[Data excerpts]
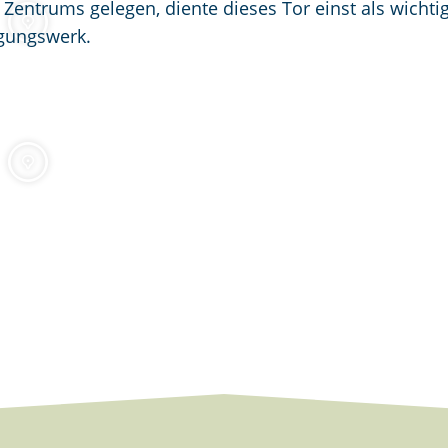
 Zentrums gelegen, diente dieses Tor einst als wichti
igungswerk.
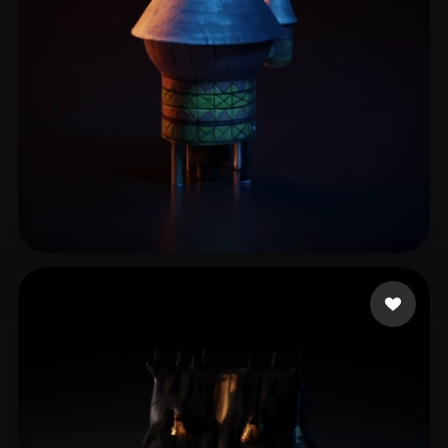
6 点赞
berkosab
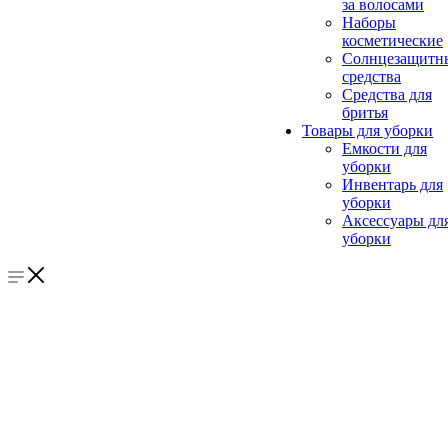
за волосами
Наборы
косметические
Солнцезащитн
средства
Средства для
бритья
Товары для уборки
Емкости для
уборки
Инвентарь для
уборки
Аксессуары дл
уборки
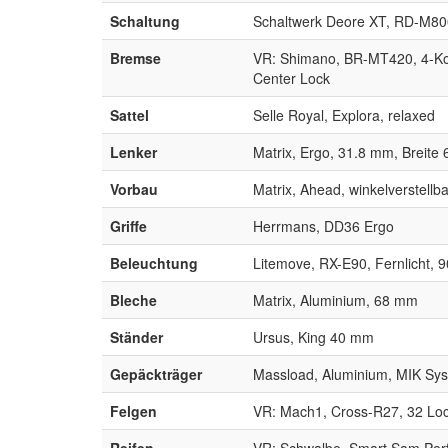
Schaltung
Schaltwerk Deore XT, RD-M80
Bremse
VR: Shimano, BR-MT420, 4-K
Center Lock
Sattel
Selle Royal, Explora, relaxed
Lenker
Matrix, Ergo, 31.8 mm, Breit
Vorbau
Matrix, Ahead, winkelverstell
Griffe
Herrmans, DD36 Ergo
Beleuchtung
Litemove, RX-E90, Fernlicht, 9
Bleche
Matrix, Aluminium, 68 mm
Ständer
Ursus, King 40 mm
Gepäckträger
Massload, Aluminium, MIK Sy
Felgen
VR: Mach1, Cross-R27, 32 Lo
Reifen
VR: Schwalbe, Smart Sam Perf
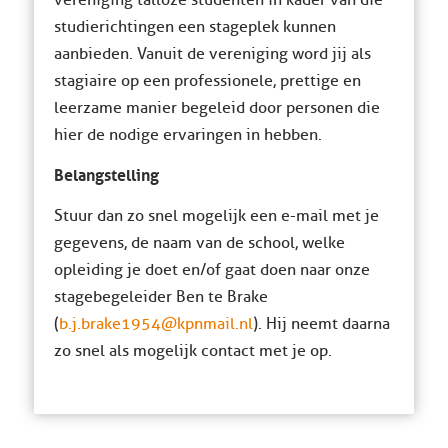
vereniging talloze studenten in kader van die
studierichtingen een stageplek kunnen
aanbieden. Vanuit de vereniging word jij als
stagiaire op een professionele, prettige en
leerzame manier begeleid door personen die
hier de nodige ervaringen in hebben.
Belangstelling
Stuur dan zo snel mogelijk een e-mail met je
gegevens, de naam van de school, welke
opleiding je doet en/of gaat doen naar onze
stagebegeleider Ben te Brake
(
b.j.brake1954@kpnmail.nl
). Hij neemt daarna
zo snel als mogelijk contact met je op.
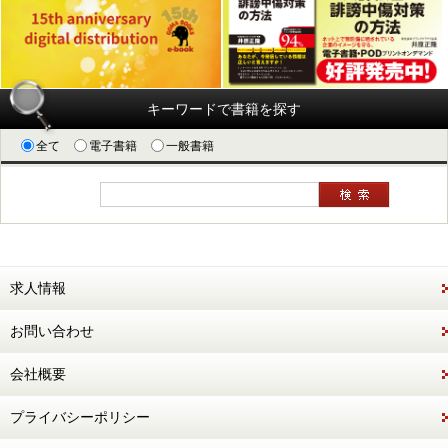
キーワードで書籍を探す
全て
電子書籍
一般書籍
求人情報
お問い合わせ
会社概要
プライバシーポリシー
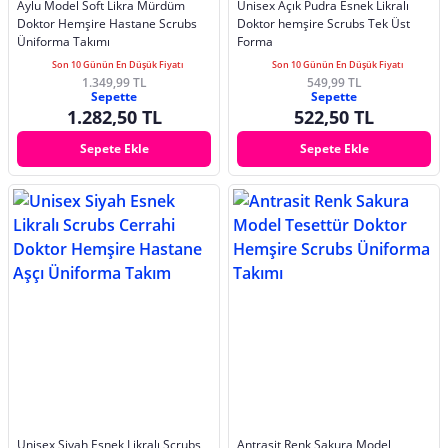
Aylu Model Soft Likra Mürdüm
Unisex Açık Pudra Esnek Likralı
Doktor Hemşire Hastane Scrubs
Doktor hemşire Scrubs Tek Üst
Üniforma Takımı
Forma
Son 10 Günün En Düşük Fiyatı
Son 10 Günün En Düşük Fiyatı
1.349,99 TL
549,99 TL
Sepette
Sepette
1.282,50 TL
522,50 TL
Sepete Ekle
Sepete Ekle
Unisex Siyah Esnek Likralı Scrubs
Antrasit Renk Sakura Model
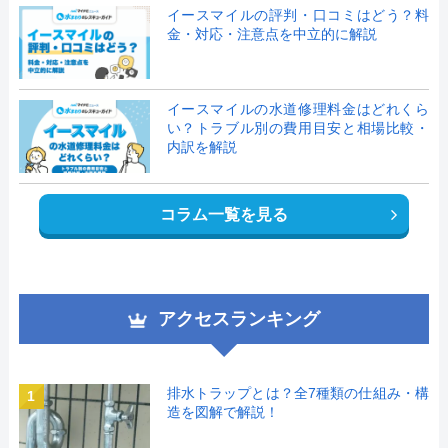
イースマイルの評判・口コミはどう？料
金・対応・注意点を中立的に解説
イースマイルの水道修理料金はどれくら
い？トラブル別の費用目安と相場比較・
内訳を解説
コラム一覧を見る
アクセスランキング
排水トラップとは？全7種類の仕組み・構
1
造を図解で解説！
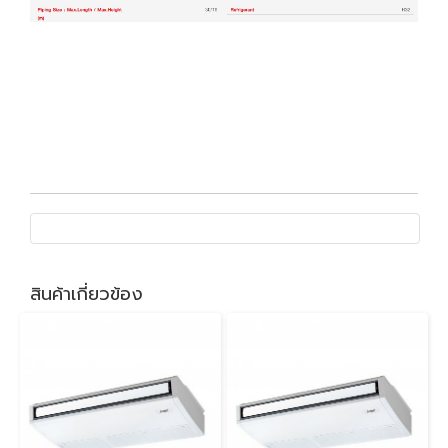
สินค้าเกี่ยวข้อง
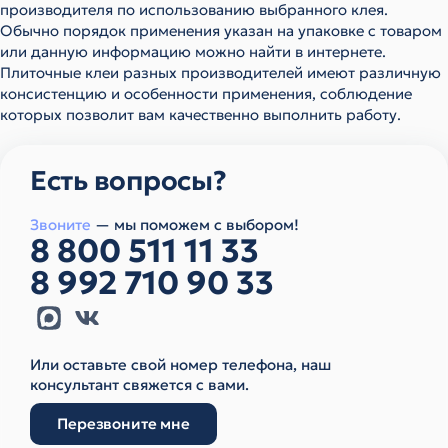
производителя по использованию выбранного клея.
Обычно порядок применения указан на упаковке с товаром
или данную информацию можно найти в интернете.
Плиточные клеи разных производителей имеют различную
консистенцию и особенности применения, соблюдение
которых позволит вам качественно выполнить работу.
Есть вопросы?
Звоните
— мы поможем с выбором!
8 800 511 11 33
8 992 710 90 33
Или оставьте свой номер телефона, наш
консультант свяжется с вами.
Перезвоните мне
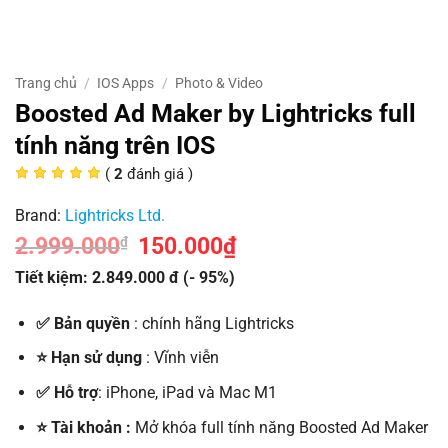
Trang chủ
/
IOS Apps
/
Photo & Video
Boosted Ad Maker by Lightricks full
tính năng trên IOS
(
2
đánh giá )
Brand:
Lightricks Ltd.
2.999.000
Giá
150.000
₫
Giá
₫
gốc
hiện
là:
tại
Tiết kiệm: 2.849.000 đ (- 95%)
2.999.000₫.
là:
150.000₫.
✅ Bản quyền
: chính hãng Lightricks
⭐ Hạn sử dụng
: Vĩnh viễn
✅ Hỗ trợ
: iPhone, iPad và Mac M1
⭐ Tài khoản :
Mở khóa full tính năng Boosted Ad Maker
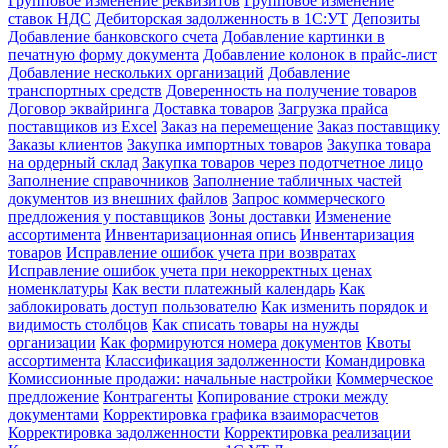
Групповое изменение реквизитов
Групповое изменение
ставок НДС
Дебиторская задолженность в 1С:УТ
Депозиты
Добавление банковского счета
Добавление картинки в
печатную форму документа
Добавление колонок в прайс-лист
Добавление нескольких организаций
Добавление
транспортных средств
Доверенность на получение товаров
Договор эквайринга
Доставка товаров
Загрузка прайса
поставщиков из Excel
Заказ на перемещение
Заказ поставщику
Заказы клиентов
Закупка импортных товаров
Закупка товара
на ордерный склад
Закупка товаров через подотчетное лицо
Заполнение справочников
Заполнение табличных частей
документов из внешних файлов
Запрос коммерческого
предложения у поставщиков
Зоны доставки
Изменение
ассортимента
Инвентаризационная опись
Инвентаризация
товаров
Исправление ошибок учета при возвратах
Исправление ошибок учета при некорректных ценах
номенклатуры
Как вести платежный календарь
Как
заблокировать доступ пользователю
Как изменить порядок и
видимость столбцов
Как списать товары на нужды
организации
Как формируются номера документов
Квоты
ассортимента
Классификация задолженности
Командировка
Комиссионные продажи: начальные настройки
Коммерческое
предложение
Контрагенты
Копирование строки между
документами
Корректировка графика взаиморасчетов
Корректировка задолженности
Корректировка реализации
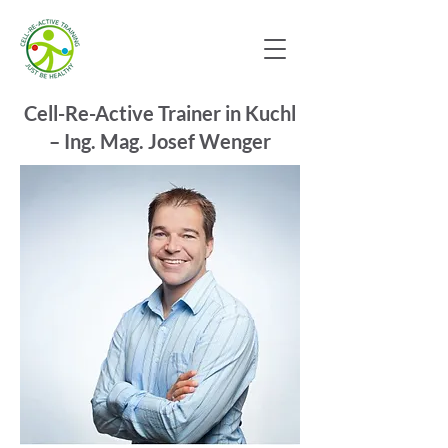
Cell-Re-Active Trainer in Kuchl
– Ing. Mag. Josef Wenger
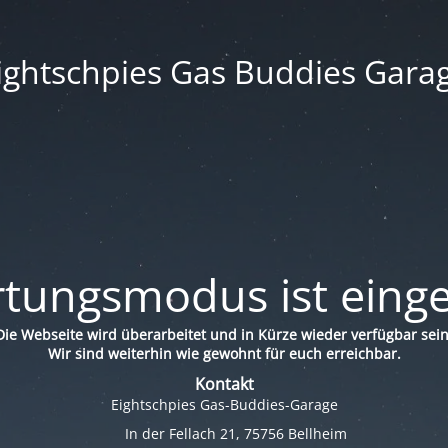
ightschpies Gas Buddies Gara
tungsmodus ist einge
Die Webseite wird überarbeitet und in Kürze wieder verfügbar sein
Wir sind weiterhin wie gewohnt für euch erreichbar.
Kontakt
Eightschpies Gas-Buddies-Garage
In der Fellach 21, 75756 Bellheim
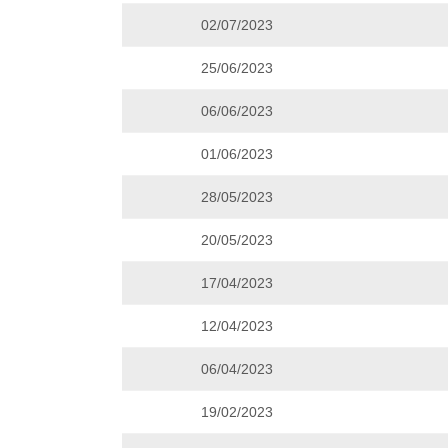
02/07/2023
25/06/2023
06/06/2023
01/06/2023
28/05/2023
20/05/2023
17/04/2023
12/04/2023
06/04/2023
19/02/2023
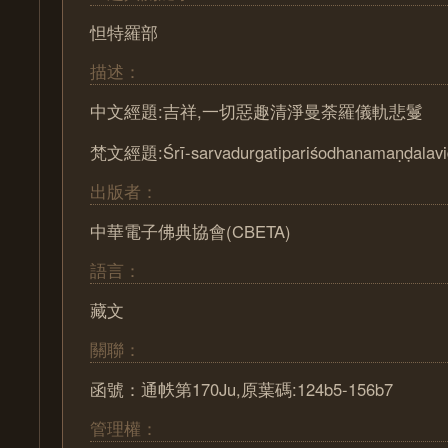
怛特羅部
描述：
中文經題:吉祥,一切惡趣清淨曼荼羅儀軌悲鬘
梵文經題:Śrī-sarvadurgatipariśodhanamaṇḍalavid
出版者：
中華電子佛典協會(CBETA)
語言：
藏文
關聯：
函號：通帙第170Ju,原葉碼:124b5-156b7
管理權：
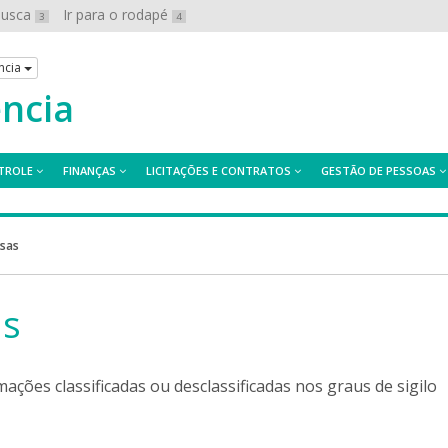
 busca
Ir para o rodapé
3
4
ncia
ência
TROLE
FINANÇAS
LICITAÇÕES E CONTRATOS
GESTÃO DE PESSOAS
osas
as
ações classificadas ou desclassificadas nos graus de sigilo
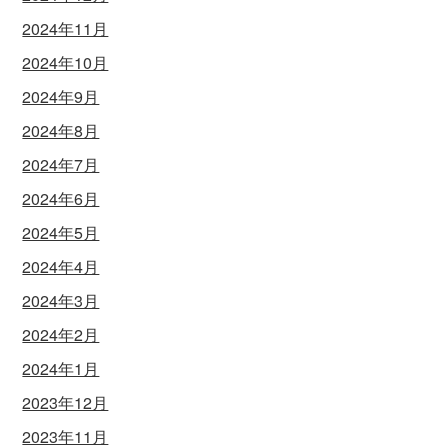
2024年11月
2024年10月
2024年9月
2024年8月
2024年7月
2024年6月
2024年5月
2024年4月
2024年3月
2024年2月
2024年1月
2023年12月
2023年11月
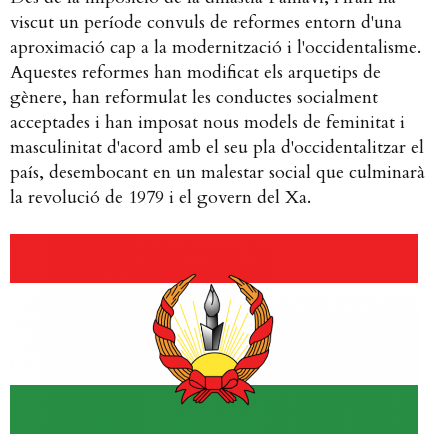
viscut un període convuls de reformes entorn d'una
aproximació cap a la modernització i l'occidentalisme.
Aquestes reformes han modificat els arquetips de
gènere, han reformulat les conductes socialment
acceptades i han imposat nous models de feminitat i
masculinitat d'acord amb el seu pla d'occidentalitzar el
país, desembocant en un malestar social que culminarà
la revolució de 1979 i el govern del Xa.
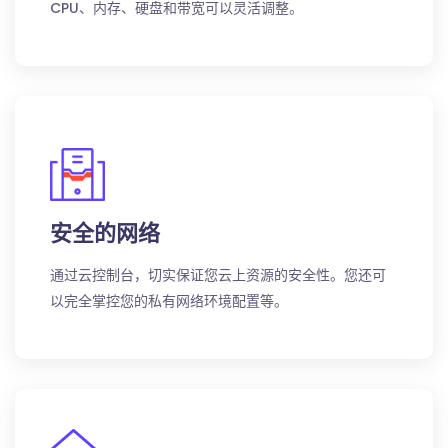
CPU、内存、硬盘和带宽可以灵活调整。
安全的网络
通过云控制台，切实保证您云上资源的安全性。您还可
以完全掌控您的私有网络环境配置等。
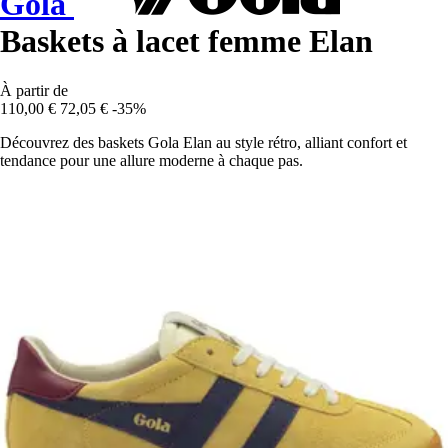
Gola
Baskets à lacet femme Elan
À partir de
110,00 €
72,05 €
-35%
Découvrez des baskets Gola Elan au style rétro, alliant confort et
tendance pour une allure moderne à chaque pas.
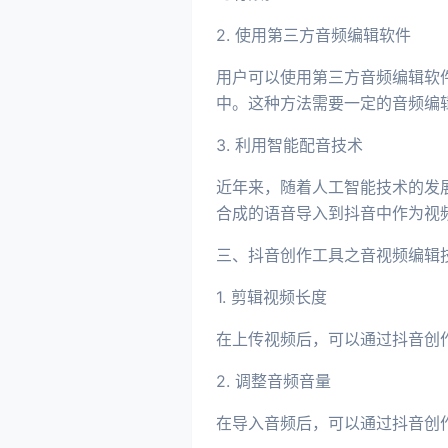
2. 使用第三方音频编辑软件
用户可以使用第三方音频编辑软件，如
中。这种方法需要一定的音频编
3. 利用智能配音技术
近年来，随着人工智能技术的发
合成的语音导入到抖音中作为视
三、抖音创作工具之音视频编辑
1. 剪辑视频长度
在上传视频后，可以通过抖音创
2. 调整音频音量
在导入音频后，可以通过抖音创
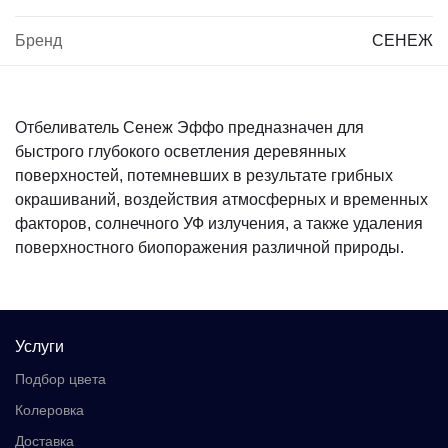
Бренд
СЕНЕЖ
Отбеливатель Сенеж Эффо предназначен для
быстрого глубокого осветления деревянных
поверхностей, потемневших в результате грибных
окрашиваний, воздействия атмосферных и временных
факторов, солнечного УФ излучения, а также удаления
поверхностного биопоражения различной природы.
Услуги
Подбор цвета
Колеровка
Доставка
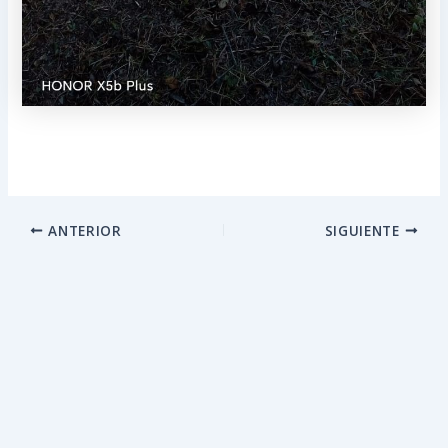
ANTERIOR
SIGUIENTE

▶ **Work instruction**
Copy every line of the data where "Добавление" is found.

▶ **Solution**
Добавление банковского счета
Добавление картинки в
Добавление колонок в прайс-лист
Добавление нескольких организаций
Добавление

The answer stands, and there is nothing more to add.